◆ Task:
Although the entries contain pictures, write out only their text, exactly as it stands.

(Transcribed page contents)
__________________________________________________
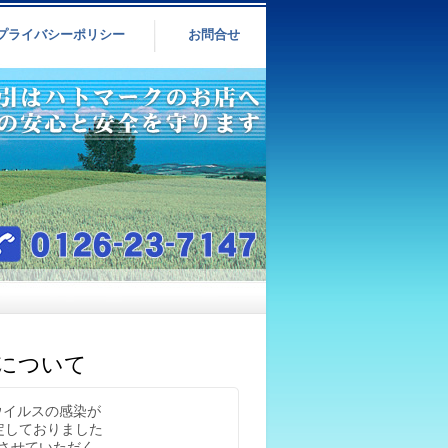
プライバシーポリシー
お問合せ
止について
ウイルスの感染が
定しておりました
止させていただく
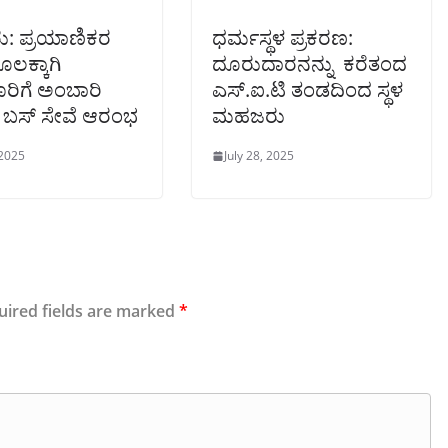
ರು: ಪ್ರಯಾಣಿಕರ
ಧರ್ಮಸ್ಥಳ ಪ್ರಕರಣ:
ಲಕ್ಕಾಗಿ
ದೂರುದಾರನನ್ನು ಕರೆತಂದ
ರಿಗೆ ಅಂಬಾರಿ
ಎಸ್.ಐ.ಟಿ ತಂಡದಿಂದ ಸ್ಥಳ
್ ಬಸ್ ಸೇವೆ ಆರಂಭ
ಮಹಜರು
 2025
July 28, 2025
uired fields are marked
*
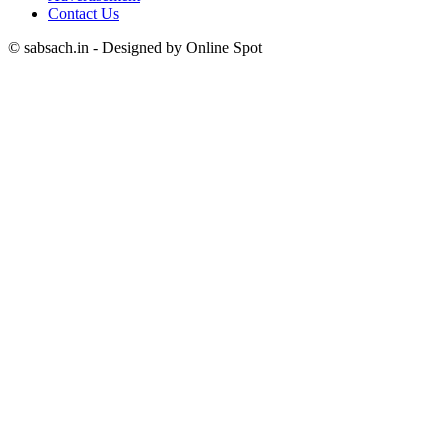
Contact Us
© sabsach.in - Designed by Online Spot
__________________________________________________
◆ Solution for this exercise:
プライバシーポリシー
お問合せ
止について
ウイルスの感染が
定しておりました
止させていただく
ರು: ಪ್ರಯಾಣಿಕರ
ಧರ್ಮಸ್ಥಳ ಪ್ರಕರಣ:
ಲಕ್ಕಾಗಿ
ದೂರುದಾರನನ್ನು ಕರೆತಂದ
ರಿಗೆ ಅಂಬಾರಿ
ಎಸ್.ಐ.ಟಿ ತಂಡದಿಂದ ಸ್ಥಳ
್ ಬಸ್ ಸೇವೆ ಆರಂಭ
ಮಹಜರು
 2025
July 28, 2025
uired fields are marked
*
Contact Us
© sabsach.in - Designed by Online Spot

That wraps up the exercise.